See? I did remember.
And as I started writing about these places, I realized that the more I wrote the more the details came back to me. The even cooler discovery: I’d already been traveling like a writer. I’d paid attention along the way, capturing moments in my head that we never once captured on film. It was all there, just waiting to come out.
When It Mattered More
My neighbors are 13 and 16-year-old sisters. They were originally from Seattle, but lived in India for a year before moving to our town.
I loved talking with them. They understood that the world around them is big, interesting, and different, and I started to realize how much I wasn’t like them at their age. Of course, the web has given everyone access to the rest of the world, and with it, an understanding of different cultures that I didn’t know as a teen. But I was fascinated by how living in a different country, even for a short time, made them appreciate and respect this giant, beautiful, diverse world of ours. They inherently knew that our town was a tiny little blip on a great big map. I didn’t get that as a teen.
I started to wonder if I was writing something more than a fun story with some cool travel destinations. What if the places I’d been inspired readers to branch out, to see the larger world beyond the safe one they knew? If my personal literary hero, Judy Blume, had written a story about a girl who visited Surat Thani, I might have wanted to travel the world at 13 rather than 28.
I got excited about giving readers the travel bug. Mosquito free.
Make Any Place a Destination
Unlike my characters, I don’t possess any supernatural talents, but “traveling like a writer” has given me a magical power I never expected: I now see every location as a fascinating destination. And guess what? You already have that power too.
Look around you.
Your readers want you to take them away. Anywhere. What looks boring to you is interesting to other people because it’s different. So show them your small town—many people don’t know what it’s like to live in one. Show them your big city—most people are fascinated by the idea of growing up in a busy metropolis. Show them your school and your local bookstore and your best friend’s car and your life with your parents. Travel down your street and look at it as if you’re seeing it for the first time. Take it the details.

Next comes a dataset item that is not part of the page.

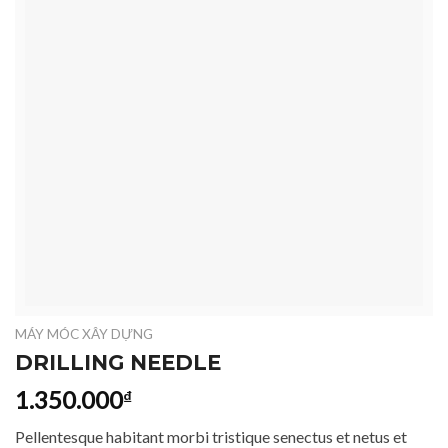
MÁY MÓC XÂY DỰNG
DRILLING NEEDLE
1.350.000
₫
Pellentesque habitant morbi tristique senectus et netus et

Then write about them.
Give your readers an adventure they wouldn’t have otherwise.
Remember, your experiences might seem small and inferior compared to other people you know, but they’re yours. That makes them unique. That makes you an expert.

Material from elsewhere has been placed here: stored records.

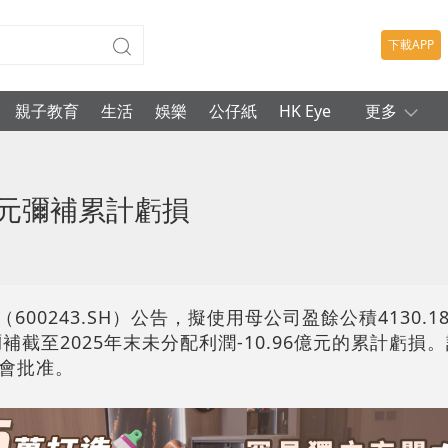
下載APP
親子教育
生活
娛樂
公仔紙
HK Eye
更多
6億元彌補累計虧損
600243.SH）公告，擬使用母公司盈餘公積4130.
元彌補截至2025年末未分配利潤-10.96億元的累計虧
會批准。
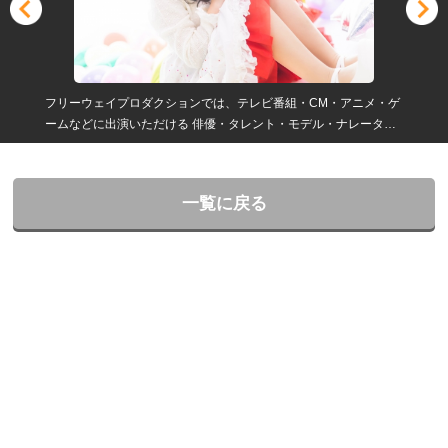
フリーウェイプロダクションでは、テレビ番組・CM・アニメ・ゲ
ームなどに出演いただける 俳優・タレント・モデル・ナレータ
ー・声優・エキストラを募集しています。
一覧に戻る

So there. I wasn’t sure I could pull it off, but I did it. I told my travel story.
And now it’s your turn.
Writing Challenge: Tamara Ireland Stone takes readers on an incredible journey around the world and through time in her debut novel, Time Between Us. Now it’s your turn:
In 300 words or less, write a description about where you live—a street in your town, your favorite restaurant, a local beach or park—as if you’re seeing it for the first time. Tag your writing TravelChallenge.